Records to process below:

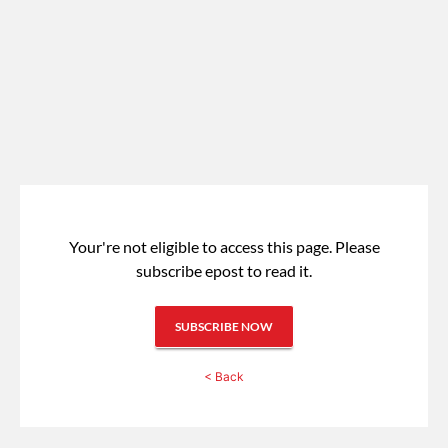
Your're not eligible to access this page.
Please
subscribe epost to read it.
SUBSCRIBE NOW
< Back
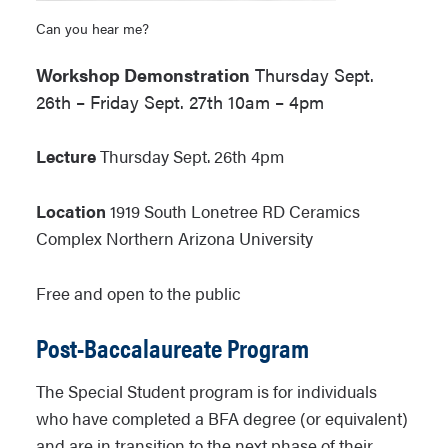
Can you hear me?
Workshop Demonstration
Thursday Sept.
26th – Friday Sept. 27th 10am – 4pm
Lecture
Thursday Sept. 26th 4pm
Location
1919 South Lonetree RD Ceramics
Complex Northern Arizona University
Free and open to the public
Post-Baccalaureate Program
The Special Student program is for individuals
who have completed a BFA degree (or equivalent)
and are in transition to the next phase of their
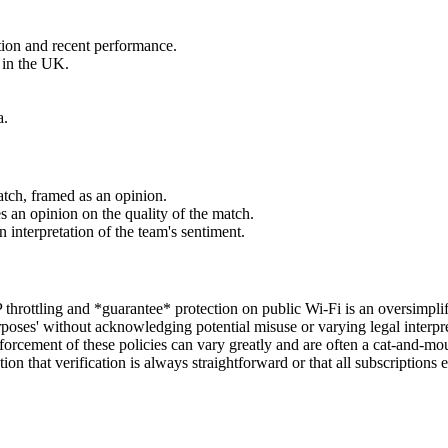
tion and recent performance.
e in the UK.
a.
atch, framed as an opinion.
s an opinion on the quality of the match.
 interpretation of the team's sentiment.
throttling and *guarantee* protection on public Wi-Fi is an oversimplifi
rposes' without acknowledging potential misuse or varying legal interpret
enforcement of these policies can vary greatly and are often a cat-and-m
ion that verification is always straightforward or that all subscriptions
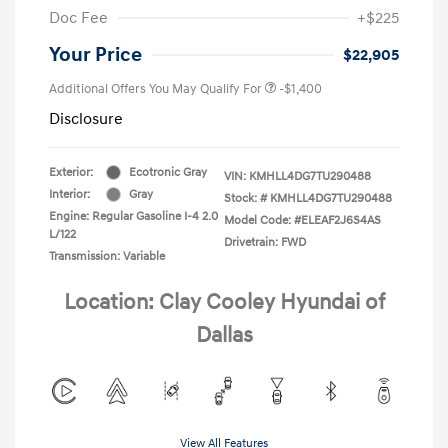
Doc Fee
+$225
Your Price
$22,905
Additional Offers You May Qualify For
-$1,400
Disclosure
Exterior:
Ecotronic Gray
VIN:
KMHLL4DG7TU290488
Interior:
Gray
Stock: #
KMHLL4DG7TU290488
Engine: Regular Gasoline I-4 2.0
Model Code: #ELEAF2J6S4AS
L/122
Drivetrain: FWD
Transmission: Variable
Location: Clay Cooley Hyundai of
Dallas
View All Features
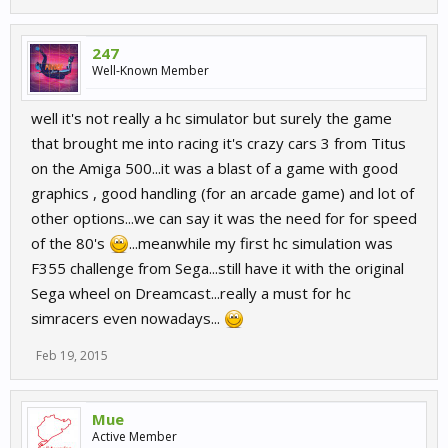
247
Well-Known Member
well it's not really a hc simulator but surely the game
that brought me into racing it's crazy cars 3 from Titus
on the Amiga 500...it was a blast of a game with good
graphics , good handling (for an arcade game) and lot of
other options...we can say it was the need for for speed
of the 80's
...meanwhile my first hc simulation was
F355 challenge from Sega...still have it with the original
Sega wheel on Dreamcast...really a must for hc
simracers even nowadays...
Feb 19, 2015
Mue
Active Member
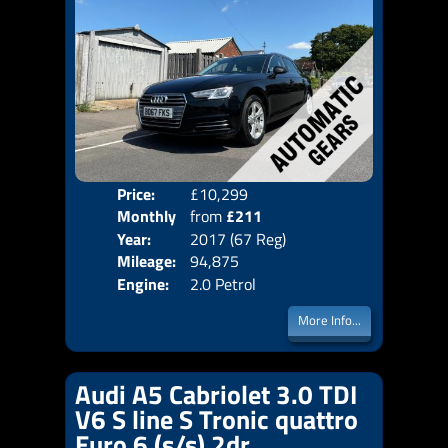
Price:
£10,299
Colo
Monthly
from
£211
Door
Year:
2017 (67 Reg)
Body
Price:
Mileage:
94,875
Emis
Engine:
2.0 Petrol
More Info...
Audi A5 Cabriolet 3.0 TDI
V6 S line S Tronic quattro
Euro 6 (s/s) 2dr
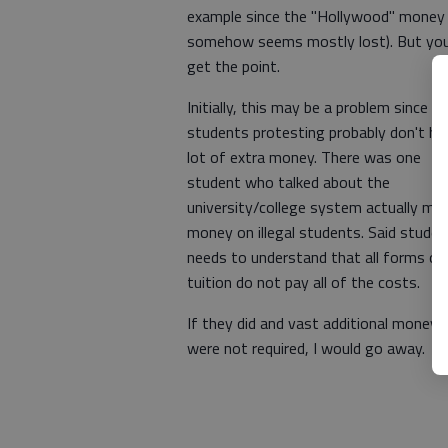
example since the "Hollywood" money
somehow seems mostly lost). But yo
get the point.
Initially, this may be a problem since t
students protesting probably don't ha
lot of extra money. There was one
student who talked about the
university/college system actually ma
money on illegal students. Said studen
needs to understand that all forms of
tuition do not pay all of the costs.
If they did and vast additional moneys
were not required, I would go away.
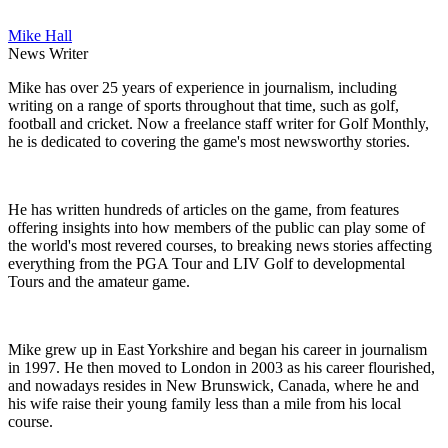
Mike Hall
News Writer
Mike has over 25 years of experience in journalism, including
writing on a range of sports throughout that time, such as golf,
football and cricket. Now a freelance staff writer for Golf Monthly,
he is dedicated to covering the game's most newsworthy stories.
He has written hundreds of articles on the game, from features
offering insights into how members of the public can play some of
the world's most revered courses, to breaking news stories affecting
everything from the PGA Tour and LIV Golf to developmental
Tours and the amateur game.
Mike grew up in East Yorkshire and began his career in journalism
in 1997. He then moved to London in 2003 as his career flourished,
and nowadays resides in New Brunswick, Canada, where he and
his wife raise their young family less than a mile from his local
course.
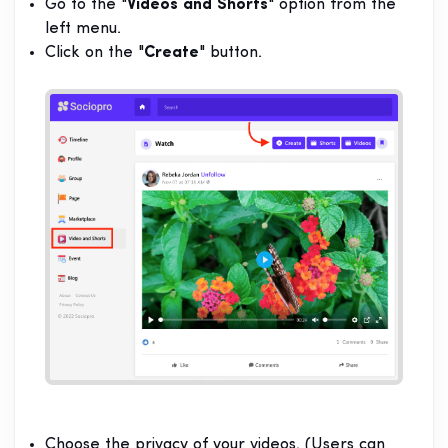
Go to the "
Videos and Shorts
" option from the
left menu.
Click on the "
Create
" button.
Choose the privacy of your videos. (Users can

End of Records to process.

Task statement - Read the data above. Pull out each line in which the string "have" appears.

Finished task -
who have completed a BFA degree (or equivalent)
F355 challenge from Sega...still have it with the original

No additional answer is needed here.